------ Data records ------
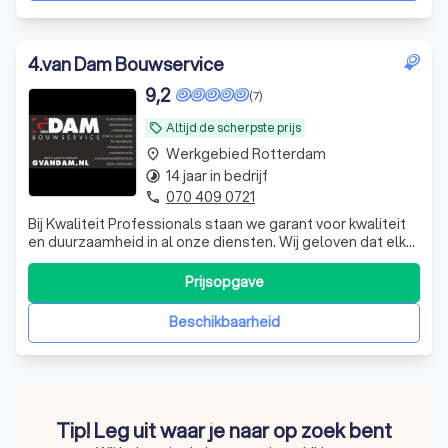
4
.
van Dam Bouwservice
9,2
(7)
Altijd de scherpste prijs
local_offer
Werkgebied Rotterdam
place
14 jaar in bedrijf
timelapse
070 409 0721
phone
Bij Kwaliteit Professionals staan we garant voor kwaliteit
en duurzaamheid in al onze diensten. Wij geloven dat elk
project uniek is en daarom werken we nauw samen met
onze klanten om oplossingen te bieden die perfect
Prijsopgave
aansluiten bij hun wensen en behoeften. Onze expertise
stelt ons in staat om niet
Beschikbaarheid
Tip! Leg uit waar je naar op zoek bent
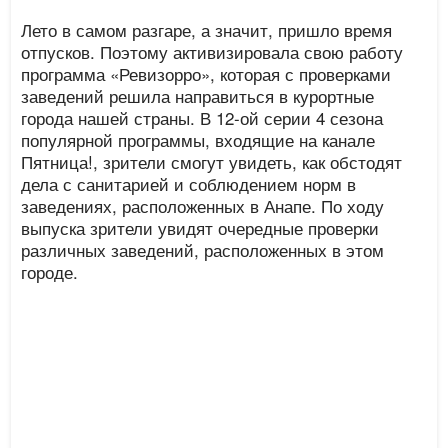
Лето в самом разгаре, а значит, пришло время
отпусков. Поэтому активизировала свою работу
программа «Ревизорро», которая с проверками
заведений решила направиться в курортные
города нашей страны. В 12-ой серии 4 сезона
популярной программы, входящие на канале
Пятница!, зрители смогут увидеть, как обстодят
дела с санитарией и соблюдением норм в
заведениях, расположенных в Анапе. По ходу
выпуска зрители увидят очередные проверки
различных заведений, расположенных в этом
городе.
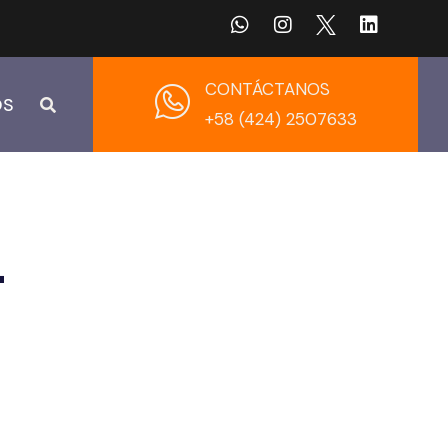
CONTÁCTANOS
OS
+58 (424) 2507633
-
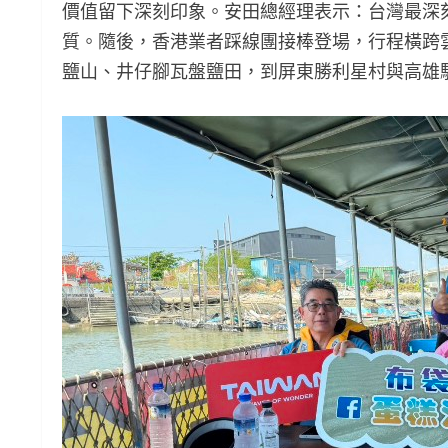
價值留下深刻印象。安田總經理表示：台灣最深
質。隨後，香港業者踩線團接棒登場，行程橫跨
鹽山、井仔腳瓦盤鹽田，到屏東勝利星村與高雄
------
------ Data records ------
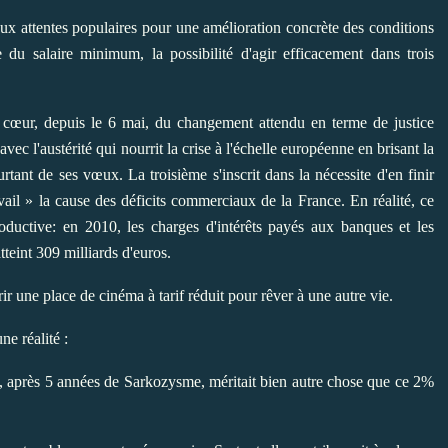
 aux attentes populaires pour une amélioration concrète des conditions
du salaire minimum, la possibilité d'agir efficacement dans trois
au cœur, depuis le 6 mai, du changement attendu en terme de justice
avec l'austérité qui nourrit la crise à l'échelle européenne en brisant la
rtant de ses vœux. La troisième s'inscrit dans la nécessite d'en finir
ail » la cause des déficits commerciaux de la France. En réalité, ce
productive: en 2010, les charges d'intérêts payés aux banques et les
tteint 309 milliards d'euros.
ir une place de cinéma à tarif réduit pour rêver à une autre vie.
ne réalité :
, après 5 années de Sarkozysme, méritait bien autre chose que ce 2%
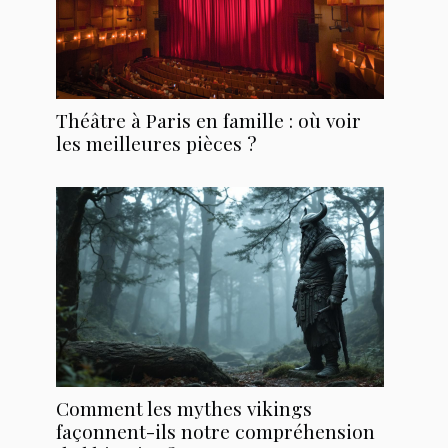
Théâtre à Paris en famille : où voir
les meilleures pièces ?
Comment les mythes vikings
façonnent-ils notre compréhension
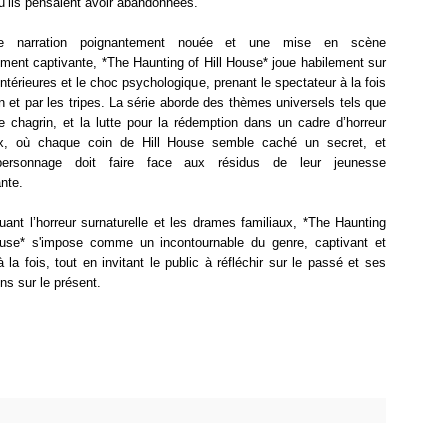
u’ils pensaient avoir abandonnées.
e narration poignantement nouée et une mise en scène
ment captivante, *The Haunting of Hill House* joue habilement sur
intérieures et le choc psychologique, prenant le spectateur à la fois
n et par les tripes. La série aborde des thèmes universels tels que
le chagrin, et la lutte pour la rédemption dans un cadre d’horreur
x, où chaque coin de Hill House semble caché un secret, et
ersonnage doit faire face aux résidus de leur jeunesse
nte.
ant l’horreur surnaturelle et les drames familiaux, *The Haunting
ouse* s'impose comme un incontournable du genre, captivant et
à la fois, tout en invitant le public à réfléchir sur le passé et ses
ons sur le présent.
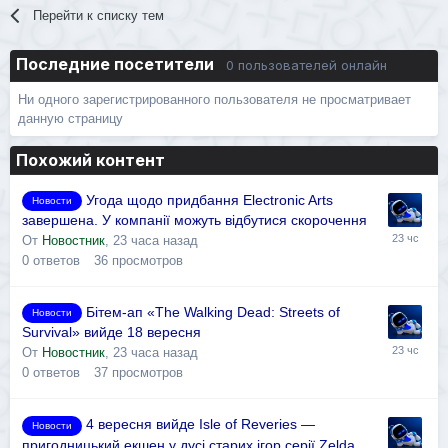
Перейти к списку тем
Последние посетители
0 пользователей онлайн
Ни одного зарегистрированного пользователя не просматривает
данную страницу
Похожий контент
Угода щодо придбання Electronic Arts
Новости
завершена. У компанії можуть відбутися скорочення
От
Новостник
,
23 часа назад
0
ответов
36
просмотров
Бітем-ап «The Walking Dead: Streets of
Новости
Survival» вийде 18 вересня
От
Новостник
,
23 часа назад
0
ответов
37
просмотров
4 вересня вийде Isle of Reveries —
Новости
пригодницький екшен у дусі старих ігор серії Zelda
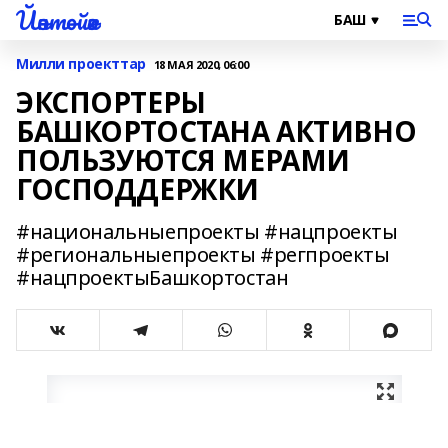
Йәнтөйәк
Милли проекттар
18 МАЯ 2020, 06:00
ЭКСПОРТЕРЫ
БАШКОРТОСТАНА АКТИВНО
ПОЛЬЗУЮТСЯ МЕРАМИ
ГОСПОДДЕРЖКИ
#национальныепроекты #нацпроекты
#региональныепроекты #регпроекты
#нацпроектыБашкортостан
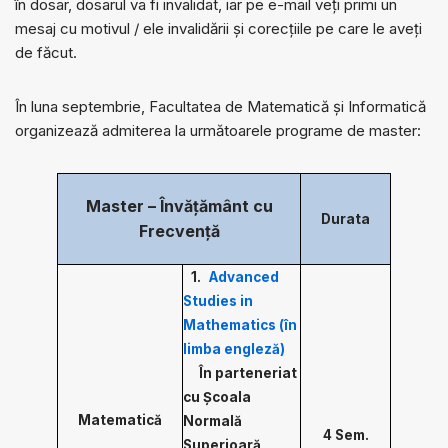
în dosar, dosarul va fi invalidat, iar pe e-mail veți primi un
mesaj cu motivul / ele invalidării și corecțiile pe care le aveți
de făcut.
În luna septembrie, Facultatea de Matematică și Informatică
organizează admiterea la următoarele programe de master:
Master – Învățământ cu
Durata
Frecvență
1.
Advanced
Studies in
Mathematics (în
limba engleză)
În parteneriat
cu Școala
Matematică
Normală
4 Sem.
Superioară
------
Work instruction: Start at the line above containing "различных заведений, расположенных в этом" and stop at the line containing "鹽山、井仔腳瓦盤鹽田，到屏東勝利星村與高雄": print those lines and everything between them exactly, but not the pictures.

Reply:
различных заведений, расположенных в этом
городе.
CONTÁCTANOS
OS
+58 (424) 2507633
-
價值留下深刻印象。安田總經理表示：台灣最深
質。隨後，香港業者踩線團接棒登場，行程橫跨
鹽山、井仔腳瓦盤鹽田，到屏東勝利星村與高雄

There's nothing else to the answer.